Les salariés de Ford s'incrustent aux 24h du Mans

Publié le Mis à jour le
Écrit par C.O

Ford qui faisait son grand retour aux 24h du Mans, a vu débarquer un car de manifestants (une vingtaine) de la CGT venus de Blanquefort pour manifester leur inquiétude sur la politique de l'emploi du groupe.

Deux heures avant le départ de la course Ford organisait une parade de 100 voitures pour marquer son retour au mans. Un ballet de carrosserie symbolique, symbolique aussi pour les salariés de l'usine FAI qui avaient donc choisi de manifester. Ils étaient venus dénoncer la politique de l'emploi pratiquée par FORD.

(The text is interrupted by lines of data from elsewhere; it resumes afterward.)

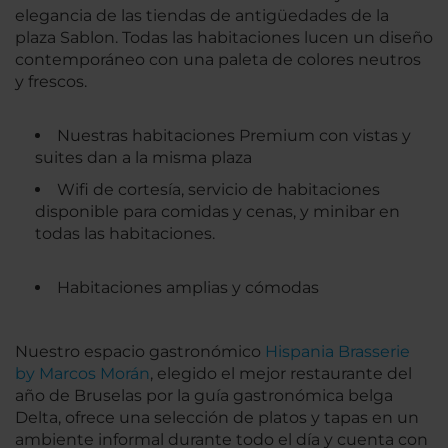
elegancia de las tiendas de antigüedades de la
plaza Sablon. Todas las habitaciones lucen un diseño
contemporáneo con una paleta de colores neutros
y frescos.
Nuestras habitaciones Premium con vistas y
suites dan a la misma plaza
Wifi de cortesía, servicio de habitaciones
disponible para comidas y cenas, y minibar en
todas las habitaciones.
Habitaciones amplias y cómodas
Nuestro espacio gastronómico
Hispania Brasserie
by Marcos Morán
, elegido el mejor restaurante del
año de Bruselas por la guía gastronómica belga
Delta, ofrece una selección de platos y tapas en un
ambiente informal durante todo el día y cuenta con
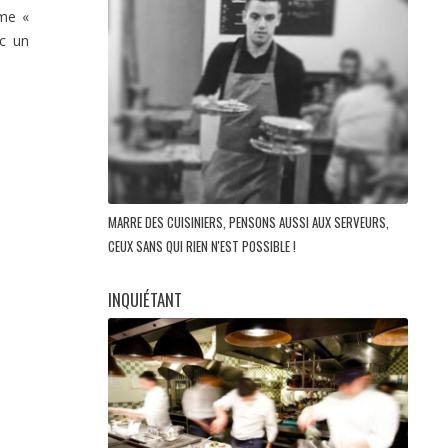
rme «
ec un
MARRE DES CUISINIERS, PENSONS AUSSI AUX SERVEURS,
CEUX SANS QUI RIEN N'EST POSSIBLE !
INQUIÉTANT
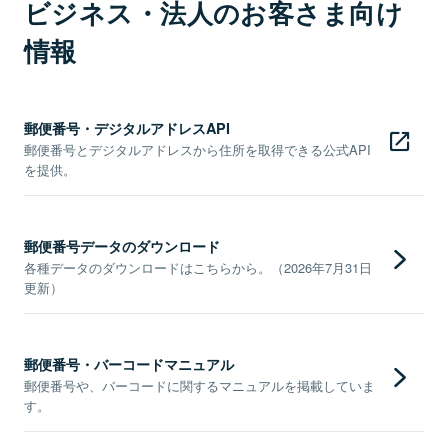
ビジネス・法人のお客さま向け
情報
郵便番号・デジタルアドレスAPI
郵便番号とデジタルアドレスから住所を取得できる公式API
を提供。
郵便番号データのダウンロード
各種データのダウンロードはこちらから。（2026年7月31日
更新）
郵便番号・バーコードマニュアル
郵便番号や、バーコードに関するマニュアルを掲載していま
す。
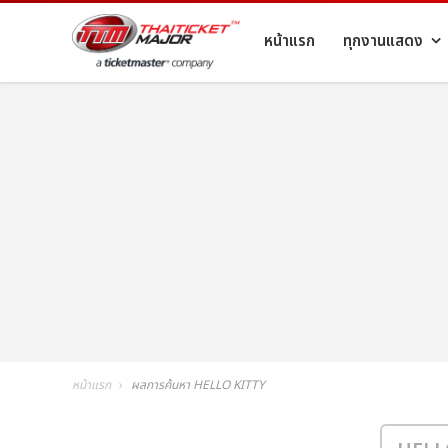
หน้าแรก
ทุกงานแสดง
หน้าแรก
ผลการค้นหา HELLO KITTY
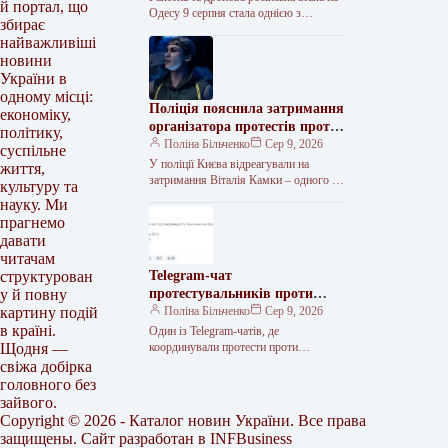
й портал, що
Одесу 9 серпня стала однією з
збирає
найбільших цього року. Внаслідок
найважливіші
ударів у частині міста…
новини
України в
одному місці:
Поліція пояснила затримання
економіку,
організатора протестів проти
політику,
відставки Федорова
Поліна Більченко
Сер 9, 2026
суспільне
У поліції Києва відреагували на
життя,
затримання Віталія Камки – одного з
культуру та
організаторів мітингів проти відставки
науку. Ми
ексміністра оборони Михайла
прагнемо
Федорова. Чоловік…
давати
читачам
Telegram-чат
структурован
протестувальників проти
у й повну
відставки Федорова зник
Поліна Більченко
Сер 9, 2026
картину подій
після затримання адміна
в країні.
Один із Telegram-чатів, де
координували протести проти
Щодня —
відставки ексміністра оборони
свіжа добірка
Михайла Федорова, видалили після
головного без
затримання його адміністратора
зайвого.
Віталія Камки. Про
Copyright © 2026 - Каталог новин України. Все права
защищены. Сайт разработан в
INFBusiness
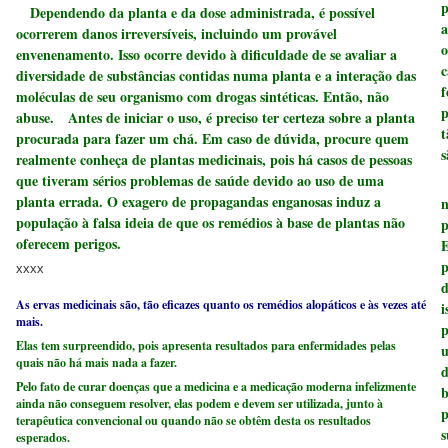
p
Dependendo da planta e da dose administrada, é possível
a
ocorrerem danos irreversíveis, incluindo um provável
o
envenenamento. Isso ocorre devido à dificuldade de se avaliar a
c
diversidade de substâncias contidas numa planta e a interação das
f
moléculas de seu organismo com drogas sintéticas. Então, não
p
abuse. Antes de iniciar o uso, é preciso ter certeza sobre a planta
t
procurada para fazer um chá. Em caso de dúvida, procure quem
s
realmente conheça de plantas medicinais, pois há casos de pessoas
que tiveram sérios problemas de saúde devido ao uso de uma
A
planta errada. O exagero de propagandas enganosas induz a
n
população à falsa ideia de que os remédios à base de plantas não
p
oferecem perigos.
E
p
xxxx
d
As ervas medicinais são, tão eficazes quanto os remédios alopáticos e às vezes até
i
mais.
p
Elas tem surpreendido, pois apresenta resultados para enfermidades pelas
u
quais não há mais nada a fazer.
d
Pelo fato de curar doenças que a medicina e a medicação moderna infelizmente
b
ainda não conseguem resolver, elas podem e devem ser utilizada, junto à
p
terapêutica convencional ou quando não se obtêm desta os resultados
s
esperados.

Partis à 5h30 de Blanquefort ils sont arrivés au Mans ils ont été accueillis par d'autres syndicalistes et manifestants du mouvement contre la loi Travail. 
Il y a d'abord eu l'action officielle (déclarée en préfecture selon les syndicalistes) qui consistait à distribuer à l'entrée du circuit des tracts (2000) sur la situation de l'usine ford. Une grande banderole "ford Bordeaux, usine en danger, sauvons les emplois" a été déployée.

Et ensuite venue la deuxième action. Les représentants de FAI ont envahit le stand commercial de Ford, collé des bandeaux, autocollants, déployé leur grande banderole, chantant "on veut du boulot pas du baratin". 

"On a voulu toucher encore l'image de Ford sur sa vitrine commerciale, on a montré qu'on était encore là, à défendre nos emplois, à ne pas lâcher" déclare Phlippe Poutou.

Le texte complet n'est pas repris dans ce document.